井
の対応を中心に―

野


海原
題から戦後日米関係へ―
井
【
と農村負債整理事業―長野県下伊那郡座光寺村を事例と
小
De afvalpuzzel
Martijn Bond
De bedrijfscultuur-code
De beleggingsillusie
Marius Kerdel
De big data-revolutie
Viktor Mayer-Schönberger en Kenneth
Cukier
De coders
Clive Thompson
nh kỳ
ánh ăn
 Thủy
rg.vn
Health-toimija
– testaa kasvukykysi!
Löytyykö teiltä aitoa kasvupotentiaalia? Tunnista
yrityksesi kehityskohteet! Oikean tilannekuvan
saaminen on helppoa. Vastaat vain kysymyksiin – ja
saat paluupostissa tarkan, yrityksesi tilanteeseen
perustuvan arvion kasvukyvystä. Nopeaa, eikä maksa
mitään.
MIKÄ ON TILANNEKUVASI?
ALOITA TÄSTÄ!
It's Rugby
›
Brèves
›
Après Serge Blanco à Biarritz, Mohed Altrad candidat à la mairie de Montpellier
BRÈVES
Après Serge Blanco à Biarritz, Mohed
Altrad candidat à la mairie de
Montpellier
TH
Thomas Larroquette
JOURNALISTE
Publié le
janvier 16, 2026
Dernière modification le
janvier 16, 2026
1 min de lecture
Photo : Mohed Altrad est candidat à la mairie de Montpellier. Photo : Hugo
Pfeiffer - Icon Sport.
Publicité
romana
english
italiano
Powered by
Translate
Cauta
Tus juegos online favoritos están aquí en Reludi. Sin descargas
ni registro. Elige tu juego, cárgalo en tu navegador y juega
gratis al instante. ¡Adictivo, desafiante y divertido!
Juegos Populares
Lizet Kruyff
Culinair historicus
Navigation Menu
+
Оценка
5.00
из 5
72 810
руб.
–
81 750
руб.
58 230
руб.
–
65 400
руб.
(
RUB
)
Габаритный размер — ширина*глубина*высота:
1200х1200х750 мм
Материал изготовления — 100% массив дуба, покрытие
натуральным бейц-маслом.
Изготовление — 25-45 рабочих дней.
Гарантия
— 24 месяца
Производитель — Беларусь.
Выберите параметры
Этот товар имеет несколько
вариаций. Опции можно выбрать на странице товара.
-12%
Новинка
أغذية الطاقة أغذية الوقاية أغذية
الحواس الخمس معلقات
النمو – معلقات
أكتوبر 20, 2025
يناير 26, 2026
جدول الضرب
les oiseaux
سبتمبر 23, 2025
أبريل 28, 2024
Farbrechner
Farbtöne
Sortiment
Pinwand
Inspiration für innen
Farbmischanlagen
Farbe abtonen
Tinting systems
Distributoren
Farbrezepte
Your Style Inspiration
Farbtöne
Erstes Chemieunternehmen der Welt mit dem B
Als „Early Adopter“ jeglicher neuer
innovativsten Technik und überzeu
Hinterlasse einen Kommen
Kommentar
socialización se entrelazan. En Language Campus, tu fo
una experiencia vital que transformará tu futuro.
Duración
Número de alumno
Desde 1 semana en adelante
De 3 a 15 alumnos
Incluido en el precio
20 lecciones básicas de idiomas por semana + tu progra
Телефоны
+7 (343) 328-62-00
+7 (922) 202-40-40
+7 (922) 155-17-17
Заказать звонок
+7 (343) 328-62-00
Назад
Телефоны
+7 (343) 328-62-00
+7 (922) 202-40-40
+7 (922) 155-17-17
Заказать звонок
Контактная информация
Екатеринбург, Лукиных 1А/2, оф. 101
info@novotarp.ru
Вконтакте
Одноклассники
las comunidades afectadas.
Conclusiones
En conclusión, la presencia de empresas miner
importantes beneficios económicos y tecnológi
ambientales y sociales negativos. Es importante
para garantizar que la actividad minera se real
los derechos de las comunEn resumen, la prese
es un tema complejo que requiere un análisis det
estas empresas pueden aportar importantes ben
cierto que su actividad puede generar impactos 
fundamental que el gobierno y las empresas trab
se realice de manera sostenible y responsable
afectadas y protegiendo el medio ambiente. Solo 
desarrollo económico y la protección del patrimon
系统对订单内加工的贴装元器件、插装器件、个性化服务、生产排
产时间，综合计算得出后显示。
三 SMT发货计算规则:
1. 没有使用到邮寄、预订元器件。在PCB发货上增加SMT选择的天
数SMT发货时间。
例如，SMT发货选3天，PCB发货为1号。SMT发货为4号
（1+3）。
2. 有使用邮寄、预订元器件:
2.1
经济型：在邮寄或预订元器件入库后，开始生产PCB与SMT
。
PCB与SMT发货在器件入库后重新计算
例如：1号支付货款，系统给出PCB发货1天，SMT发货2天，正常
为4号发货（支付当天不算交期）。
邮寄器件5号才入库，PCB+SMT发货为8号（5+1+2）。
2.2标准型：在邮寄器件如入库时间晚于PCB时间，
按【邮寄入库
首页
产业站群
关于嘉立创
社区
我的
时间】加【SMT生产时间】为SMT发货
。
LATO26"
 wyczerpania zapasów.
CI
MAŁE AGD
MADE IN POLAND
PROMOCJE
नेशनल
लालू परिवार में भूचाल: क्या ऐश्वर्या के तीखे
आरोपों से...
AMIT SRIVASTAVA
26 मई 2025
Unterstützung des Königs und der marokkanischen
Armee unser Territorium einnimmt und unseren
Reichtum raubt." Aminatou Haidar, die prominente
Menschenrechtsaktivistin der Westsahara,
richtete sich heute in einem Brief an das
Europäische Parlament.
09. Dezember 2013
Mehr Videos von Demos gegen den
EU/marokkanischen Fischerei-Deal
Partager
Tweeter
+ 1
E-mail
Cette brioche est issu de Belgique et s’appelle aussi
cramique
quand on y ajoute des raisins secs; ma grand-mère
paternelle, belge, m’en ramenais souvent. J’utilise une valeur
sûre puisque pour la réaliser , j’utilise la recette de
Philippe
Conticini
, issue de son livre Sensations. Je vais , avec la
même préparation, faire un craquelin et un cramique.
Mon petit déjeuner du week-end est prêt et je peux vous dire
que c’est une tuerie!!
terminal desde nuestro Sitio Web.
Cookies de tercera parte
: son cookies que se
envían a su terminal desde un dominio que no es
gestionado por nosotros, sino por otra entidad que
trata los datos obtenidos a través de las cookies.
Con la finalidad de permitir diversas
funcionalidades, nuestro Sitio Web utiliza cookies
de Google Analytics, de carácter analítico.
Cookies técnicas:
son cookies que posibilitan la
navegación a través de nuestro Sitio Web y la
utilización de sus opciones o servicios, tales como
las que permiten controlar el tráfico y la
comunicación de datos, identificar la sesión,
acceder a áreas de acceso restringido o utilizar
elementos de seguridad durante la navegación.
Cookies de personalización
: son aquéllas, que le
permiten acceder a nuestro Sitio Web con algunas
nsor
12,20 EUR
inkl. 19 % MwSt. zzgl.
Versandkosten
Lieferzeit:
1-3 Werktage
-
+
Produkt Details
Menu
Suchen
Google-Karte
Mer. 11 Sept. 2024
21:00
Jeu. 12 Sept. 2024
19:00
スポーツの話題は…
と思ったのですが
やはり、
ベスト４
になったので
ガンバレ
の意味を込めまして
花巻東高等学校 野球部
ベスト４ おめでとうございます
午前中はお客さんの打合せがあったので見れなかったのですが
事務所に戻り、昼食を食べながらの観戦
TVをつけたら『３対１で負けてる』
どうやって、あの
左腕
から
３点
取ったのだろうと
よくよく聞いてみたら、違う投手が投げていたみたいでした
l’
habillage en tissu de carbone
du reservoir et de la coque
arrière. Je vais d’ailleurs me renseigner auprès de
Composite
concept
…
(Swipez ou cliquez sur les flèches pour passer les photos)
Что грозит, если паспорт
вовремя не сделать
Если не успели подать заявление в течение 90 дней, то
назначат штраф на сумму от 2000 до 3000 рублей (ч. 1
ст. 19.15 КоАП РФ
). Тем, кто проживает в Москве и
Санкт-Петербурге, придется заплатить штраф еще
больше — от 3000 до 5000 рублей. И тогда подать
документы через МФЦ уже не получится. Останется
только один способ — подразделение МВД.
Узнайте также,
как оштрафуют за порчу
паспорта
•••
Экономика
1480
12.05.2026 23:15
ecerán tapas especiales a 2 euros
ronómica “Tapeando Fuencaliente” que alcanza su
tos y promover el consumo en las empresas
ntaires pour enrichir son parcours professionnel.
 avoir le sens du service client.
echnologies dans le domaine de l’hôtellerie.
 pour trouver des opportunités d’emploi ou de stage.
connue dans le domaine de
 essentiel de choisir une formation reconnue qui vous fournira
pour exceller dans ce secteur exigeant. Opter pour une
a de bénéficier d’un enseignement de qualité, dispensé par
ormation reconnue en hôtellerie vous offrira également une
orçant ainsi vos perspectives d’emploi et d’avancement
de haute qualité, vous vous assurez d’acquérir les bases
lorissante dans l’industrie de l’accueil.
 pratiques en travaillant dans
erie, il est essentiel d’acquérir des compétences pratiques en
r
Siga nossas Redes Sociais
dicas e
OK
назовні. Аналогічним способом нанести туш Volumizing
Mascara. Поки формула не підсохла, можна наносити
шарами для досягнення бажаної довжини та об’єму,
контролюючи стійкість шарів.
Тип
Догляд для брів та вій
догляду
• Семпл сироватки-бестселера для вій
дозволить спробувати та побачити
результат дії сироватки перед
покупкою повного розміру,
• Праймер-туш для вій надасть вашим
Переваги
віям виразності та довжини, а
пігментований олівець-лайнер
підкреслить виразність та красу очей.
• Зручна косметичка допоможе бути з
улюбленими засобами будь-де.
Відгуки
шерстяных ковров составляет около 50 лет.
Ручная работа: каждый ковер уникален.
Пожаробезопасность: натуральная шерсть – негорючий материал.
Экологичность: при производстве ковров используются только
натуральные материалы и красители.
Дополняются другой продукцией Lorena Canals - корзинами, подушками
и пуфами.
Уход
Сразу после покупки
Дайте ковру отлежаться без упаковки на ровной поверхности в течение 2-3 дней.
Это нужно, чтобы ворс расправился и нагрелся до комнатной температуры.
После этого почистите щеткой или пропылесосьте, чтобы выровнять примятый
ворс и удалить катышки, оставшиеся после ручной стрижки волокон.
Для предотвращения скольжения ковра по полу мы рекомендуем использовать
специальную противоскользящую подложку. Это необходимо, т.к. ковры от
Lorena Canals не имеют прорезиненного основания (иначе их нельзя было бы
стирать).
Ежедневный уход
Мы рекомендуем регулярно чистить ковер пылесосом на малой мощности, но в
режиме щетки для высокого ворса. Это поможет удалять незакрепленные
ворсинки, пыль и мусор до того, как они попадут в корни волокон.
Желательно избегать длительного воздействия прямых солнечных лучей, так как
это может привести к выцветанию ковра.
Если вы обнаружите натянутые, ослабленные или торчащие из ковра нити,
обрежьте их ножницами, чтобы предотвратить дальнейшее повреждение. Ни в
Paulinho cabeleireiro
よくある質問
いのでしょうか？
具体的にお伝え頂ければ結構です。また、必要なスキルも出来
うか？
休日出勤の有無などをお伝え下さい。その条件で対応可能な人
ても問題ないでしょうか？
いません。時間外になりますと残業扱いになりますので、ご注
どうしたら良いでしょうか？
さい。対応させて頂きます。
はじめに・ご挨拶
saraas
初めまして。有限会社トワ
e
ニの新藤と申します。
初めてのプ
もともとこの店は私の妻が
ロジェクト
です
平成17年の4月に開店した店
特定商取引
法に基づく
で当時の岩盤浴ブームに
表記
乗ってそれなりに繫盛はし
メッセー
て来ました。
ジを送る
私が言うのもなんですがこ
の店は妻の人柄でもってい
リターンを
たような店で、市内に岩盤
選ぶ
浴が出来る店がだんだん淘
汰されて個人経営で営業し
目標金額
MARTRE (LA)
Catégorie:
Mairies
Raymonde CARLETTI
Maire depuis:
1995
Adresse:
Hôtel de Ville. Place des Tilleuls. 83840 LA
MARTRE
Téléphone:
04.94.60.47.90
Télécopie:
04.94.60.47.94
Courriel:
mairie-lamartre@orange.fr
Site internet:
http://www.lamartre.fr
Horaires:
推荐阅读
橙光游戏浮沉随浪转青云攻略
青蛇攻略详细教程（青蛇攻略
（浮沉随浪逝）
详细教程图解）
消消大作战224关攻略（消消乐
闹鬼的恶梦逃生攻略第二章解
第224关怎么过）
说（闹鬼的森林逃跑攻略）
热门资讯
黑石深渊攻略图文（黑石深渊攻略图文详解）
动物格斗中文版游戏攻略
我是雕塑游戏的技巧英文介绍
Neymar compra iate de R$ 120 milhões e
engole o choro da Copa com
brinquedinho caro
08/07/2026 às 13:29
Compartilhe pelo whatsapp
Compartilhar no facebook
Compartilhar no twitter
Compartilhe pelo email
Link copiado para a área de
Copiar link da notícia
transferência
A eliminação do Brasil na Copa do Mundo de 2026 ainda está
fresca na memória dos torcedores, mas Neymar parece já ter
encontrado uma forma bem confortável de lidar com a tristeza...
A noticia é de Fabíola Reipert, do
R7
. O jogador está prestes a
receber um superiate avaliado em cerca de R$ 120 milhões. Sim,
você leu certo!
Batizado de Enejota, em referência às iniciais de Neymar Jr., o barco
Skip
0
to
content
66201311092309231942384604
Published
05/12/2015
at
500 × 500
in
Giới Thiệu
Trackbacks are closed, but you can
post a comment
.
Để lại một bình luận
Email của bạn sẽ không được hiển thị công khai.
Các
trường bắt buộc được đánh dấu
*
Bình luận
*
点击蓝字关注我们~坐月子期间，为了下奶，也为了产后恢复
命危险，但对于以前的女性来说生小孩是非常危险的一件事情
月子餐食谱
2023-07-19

#####

Note every line in the material with "ковер" and copy it.

Ручная работа: каждый ковер уникален.
Мы рекомендуем регулярно чистить ковер пылесосом на малой мощности, но в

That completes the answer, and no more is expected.